Será necesario explorar nuevas estrategias de financiación de base comunitaria, tales como modelos de membresía, crowdfunding y fundaciones comunitarias, desarrollar actividades empresariales y de inversión éticas y aprovechar mejor los recursos no financieros disponibles, tales como el trabajo voluntario calificado, los bancos de tiempo y las estrategias para compartir recursos. Por necesidad, muchos grupos de la sociedad civil, especialmente del sur global, están a la vanguardia de estas tendencias. Es hora de aprender de ellos.

El camino a seguir exige tanto una gestión inmediata de la crisis como un pensamiento estratégico a largo plazo. El futuro de mucha gente depende de este difícil ejercicio de imaginación política.

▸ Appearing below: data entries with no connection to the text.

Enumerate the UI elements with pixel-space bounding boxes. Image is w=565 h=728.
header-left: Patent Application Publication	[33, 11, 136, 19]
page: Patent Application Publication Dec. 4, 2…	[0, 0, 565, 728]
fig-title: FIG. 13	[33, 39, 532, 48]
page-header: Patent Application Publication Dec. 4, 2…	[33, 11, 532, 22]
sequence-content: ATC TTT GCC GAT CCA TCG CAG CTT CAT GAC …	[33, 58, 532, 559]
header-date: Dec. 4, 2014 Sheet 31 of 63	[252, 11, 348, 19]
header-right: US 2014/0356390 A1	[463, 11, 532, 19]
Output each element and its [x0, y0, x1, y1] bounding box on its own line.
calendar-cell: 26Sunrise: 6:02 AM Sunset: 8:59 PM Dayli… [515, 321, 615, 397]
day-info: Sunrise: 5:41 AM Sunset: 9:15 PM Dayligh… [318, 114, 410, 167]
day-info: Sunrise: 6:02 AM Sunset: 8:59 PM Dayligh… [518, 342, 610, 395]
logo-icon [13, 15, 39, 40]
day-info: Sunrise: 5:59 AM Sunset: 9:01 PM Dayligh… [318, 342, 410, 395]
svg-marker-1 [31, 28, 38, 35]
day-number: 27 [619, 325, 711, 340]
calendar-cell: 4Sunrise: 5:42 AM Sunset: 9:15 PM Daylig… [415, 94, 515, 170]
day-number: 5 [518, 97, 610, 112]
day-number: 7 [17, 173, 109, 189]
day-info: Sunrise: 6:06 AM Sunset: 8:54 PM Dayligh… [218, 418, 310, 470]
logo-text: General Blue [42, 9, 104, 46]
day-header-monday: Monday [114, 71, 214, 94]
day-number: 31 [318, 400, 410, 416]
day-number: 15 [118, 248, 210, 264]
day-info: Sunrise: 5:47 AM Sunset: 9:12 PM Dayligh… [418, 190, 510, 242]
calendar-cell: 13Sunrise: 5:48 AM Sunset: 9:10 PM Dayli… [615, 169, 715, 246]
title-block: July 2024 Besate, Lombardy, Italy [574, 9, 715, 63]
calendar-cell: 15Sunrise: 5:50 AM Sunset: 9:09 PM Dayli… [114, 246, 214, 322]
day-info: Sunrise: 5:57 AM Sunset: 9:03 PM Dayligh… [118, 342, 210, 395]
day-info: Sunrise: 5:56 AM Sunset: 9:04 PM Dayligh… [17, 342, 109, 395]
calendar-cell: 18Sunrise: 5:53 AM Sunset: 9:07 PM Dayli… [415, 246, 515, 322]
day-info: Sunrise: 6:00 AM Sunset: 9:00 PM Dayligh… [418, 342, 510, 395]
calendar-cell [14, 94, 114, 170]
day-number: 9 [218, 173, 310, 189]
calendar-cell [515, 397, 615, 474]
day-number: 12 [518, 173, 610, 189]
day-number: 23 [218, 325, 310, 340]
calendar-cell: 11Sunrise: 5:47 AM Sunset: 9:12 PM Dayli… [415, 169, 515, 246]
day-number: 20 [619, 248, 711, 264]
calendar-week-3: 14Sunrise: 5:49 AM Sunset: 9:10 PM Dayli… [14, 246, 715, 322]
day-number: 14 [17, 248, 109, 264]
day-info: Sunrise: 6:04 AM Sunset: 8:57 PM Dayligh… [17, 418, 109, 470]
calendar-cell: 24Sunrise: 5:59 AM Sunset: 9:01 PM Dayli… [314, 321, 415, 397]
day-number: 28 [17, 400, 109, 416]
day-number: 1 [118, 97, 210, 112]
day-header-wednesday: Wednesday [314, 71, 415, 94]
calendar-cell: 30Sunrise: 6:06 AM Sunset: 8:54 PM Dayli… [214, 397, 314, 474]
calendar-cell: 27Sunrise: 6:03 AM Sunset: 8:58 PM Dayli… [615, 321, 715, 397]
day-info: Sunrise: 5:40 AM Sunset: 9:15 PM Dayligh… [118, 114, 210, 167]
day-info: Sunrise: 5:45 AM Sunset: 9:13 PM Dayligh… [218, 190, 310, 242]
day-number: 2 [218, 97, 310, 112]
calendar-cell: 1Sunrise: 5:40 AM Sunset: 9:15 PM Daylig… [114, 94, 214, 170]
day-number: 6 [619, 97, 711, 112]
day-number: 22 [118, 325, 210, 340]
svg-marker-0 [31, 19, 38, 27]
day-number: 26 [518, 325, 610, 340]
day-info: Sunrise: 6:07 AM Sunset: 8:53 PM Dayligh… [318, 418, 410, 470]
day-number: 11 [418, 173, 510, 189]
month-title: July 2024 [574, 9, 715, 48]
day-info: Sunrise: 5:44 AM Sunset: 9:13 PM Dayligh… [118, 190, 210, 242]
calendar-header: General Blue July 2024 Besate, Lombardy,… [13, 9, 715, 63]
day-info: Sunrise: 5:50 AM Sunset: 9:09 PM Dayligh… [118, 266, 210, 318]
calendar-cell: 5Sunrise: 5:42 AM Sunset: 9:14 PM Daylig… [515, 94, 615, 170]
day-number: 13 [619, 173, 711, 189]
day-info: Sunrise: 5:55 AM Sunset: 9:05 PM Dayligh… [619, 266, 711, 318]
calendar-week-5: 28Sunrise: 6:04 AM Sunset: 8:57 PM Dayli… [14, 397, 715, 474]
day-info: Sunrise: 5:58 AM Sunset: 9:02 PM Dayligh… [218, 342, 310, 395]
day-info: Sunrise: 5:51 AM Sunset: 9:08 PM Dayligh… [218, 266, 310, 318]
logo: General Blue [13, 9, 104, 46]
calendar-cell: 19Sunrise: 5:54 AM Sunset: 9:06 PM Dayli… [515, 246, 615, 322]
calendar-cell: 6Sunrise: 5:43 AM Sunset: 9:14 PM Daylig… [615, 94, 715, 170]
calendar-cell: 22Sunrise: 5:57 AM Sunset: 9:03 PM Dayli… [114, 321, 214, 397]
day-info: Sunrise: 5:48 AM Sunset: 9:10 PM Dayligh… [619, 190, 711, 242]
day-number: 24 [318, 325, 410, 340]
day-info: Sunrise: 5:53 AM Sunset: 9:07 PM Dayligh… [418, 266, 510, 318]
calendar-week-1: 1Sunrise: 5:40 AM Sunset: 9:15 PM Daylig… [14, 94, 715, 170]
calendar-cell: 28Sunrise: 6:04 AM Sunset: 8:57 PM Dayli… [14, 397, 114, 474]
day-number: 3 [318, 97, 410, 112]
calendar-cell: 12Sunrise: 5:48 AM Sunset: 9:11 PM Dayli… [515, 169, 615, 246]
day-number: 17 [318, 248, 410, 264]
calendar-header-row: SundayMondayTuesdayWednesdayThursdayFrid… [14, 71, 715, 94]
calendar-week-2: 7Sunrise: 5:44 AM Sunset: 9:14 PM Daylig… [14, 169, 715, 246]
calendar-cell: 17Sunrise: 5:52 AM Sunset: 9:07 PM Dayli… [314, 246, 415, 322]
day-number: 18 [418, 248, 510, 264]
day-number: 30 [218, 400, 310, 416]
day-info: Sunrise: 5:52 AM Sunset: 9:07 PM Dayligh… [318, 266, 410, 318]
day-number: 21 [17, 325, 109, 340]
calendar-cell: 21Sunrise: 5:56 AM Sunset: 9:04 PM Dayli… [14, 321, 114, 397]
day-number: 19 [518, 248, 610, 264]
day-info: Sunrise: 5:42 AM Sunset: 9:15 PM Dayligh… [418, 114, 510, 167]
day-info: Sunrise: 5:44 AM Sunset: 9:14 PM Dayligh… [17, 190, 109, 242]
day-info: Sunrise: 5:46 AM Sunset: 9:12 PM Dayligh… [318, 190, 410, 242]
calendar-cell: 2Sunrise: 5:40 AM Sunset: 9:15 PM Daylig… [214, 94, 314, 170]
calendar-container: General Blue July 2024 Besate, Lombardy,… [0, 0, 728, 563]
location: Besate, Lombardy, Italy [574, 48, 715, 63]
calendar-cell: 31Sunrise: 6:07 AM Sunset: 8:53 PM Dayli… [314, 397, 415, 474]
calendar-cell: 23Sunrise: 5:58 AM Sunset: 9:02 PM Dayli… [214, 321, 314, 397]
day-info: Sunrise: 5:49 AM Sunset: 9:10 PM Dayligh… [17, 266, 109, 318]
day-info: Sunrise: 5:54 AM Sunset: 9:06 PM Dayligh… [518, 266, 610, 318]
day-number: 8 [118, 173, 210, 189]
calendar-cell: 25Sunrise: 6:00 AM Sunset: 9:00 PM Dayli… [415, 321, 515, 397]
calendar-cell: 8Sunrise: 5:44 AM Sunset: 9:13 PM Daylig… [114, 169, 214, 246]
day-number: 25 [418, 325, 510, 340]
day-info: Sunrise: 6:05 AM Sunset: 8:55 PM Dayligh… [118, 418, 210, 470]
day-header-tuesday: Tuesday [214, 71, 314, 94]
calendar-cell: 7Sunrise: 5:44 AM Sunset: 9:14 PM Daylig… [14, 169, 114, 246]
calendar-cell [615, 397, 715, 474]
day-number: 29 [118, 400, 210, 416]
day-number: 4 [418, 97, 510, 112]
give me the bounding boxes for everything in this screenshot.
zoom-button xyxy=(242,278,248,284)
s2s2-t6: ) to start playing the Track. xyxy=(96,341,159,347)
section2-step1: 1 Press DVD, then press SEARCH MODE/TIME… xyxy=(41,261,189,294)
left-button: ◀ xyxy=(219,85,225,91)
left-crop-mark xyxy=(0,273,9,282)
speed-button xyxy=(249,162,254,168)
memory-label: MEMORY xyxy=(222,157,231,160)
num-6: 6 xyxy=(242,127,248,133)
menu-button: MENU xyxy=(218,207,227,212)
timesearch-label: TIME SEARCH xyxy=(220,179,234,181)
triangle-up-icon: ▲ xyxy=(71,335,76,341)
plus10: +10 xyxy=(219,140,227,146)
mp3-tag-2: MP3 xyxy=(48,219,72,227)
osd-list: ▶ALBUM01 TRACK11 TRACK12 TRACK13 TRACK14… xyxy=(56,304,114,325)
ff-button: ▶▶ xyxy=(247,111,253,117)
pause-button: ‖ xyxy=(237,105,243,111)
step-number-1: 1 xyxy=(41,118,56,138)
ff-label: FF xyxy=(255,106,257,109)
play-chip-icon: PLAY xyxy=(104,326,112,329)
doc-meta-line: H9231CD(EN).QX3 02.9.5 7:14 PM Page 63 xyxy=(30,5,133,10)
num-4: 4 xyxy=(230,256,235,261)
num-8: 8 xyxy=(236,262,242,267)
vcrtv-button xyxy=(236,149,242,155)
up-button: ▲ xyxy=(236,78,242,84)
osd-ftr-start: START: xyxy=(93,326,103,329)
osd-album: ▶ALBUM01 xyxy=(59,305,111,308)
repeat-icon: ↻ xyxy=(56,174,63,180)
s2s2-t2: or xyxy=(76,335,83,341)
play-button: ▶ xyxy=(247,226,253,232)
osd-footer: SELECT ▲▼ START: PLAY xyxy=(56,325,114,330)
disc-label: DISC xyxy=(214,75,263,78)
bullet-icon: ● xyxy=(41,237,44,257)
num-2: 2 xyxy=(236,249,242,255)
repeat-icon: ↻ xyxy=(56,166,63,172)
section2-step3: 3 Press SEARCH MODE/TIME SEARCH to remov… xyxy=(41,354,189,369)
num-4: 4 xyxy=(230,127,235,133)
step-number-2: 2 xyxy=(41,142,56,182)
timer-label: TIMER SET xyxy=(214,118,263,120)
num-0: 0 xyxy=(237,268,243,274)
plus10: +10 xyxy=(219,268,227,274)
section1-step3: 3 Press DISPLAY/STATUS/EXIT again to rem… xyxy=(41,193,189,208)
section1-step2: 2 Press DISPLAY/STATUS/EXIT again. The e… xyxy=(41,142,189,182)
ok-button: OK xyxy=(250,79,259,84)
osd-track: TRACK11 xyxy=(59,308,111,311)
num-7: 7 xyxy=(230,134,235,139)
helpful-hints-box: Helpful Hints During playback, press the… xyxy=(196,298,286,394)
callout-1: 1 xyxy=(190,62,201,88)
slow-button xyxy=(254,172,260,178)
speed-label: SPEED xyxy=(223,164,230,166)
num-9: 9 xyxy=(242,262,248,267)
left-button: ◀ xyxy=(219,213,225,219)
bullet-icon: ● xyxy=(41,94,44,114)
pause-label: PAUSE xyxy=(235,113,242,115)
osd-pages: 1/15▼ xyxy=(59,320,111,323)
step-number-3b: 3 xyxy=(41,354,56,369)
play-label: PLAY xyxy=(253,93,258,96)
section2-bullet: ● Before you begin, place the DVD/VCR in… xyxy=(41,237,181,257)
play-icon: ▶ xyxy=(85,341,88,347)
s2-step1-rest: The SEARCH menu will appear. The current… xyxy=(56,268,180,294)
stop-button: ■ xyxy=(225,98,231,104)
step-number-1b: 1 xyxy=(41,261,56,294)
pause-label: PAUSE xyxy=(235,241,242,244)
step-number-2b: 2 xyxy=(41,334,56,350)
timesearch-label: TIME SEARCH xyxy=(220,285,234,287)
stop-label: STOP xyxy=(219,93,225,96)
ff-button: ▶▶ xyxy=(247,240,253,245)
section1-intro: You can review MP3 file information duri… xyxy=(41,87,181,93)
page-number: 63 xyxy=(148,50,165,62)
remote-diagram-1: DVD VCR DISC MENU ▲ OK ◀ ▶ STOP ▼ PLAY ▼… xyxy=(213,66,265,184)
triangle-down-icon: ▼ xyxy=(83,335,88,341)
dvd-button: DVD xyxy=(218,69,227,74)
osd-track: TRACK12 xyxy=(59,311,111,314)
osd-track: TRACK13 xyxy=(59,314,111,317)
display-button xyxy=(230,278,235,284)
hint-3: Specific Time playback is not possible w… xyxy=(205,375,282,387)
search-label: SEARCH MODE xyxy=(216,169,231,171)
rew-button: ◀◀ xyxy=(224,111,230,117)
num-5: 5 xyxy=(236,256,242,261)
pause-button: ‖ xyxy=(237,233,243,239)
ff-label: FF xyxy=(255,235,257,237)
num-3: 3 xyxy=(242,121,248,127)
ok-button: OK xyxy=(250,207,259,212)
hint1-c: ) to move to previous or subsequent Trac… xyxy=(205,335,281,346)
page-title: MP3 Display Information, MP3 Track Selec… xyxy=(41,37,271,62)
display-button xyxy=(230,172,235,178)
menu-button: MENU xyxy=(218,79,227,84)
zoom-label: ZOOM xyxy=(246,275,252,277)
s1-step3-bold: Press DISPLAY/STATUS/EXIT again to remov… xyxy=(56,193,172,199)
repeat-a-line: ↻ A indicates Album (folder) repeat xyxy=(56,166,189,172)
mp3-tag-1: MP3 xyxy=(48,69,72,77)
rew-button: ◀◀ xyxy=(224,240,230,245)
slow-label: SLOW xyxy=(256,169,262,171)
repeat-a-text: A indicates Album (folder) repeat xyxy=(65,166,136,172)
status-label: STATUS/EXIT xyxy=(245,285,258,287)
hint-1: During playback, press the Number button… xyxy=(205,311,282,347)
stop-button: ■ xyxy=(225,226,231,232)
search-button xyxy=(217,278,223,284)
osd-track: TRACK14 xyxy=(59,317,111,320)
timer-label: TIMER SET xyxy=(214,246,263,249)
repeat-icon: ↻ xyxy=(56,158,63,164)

NUESTROS LLAMADOS A LA ACCIÓN

  • Las instituciones internacionales y los gobiernos democráticos deben proporcionar mecanismos de financiación alternativos para la sociedad civil, al mismo tiempo que proteger y apoyar modelos de financiación sostenibles y liderados localmente.
  • Donantes y organizaciones filantrópicas deben establecer fondos de emergencia para apoyar programas críticos afectados por la suspensión de los fondos de USAID, dando prioridad a la salud, la seguridad alimentaria y la protección de grupos excluidos.
  • Las organizaciones de la sociedad civil deben desarrollar redes de colaboración para compartir recursos y priorizar estrategias de financiación de base comunitaria.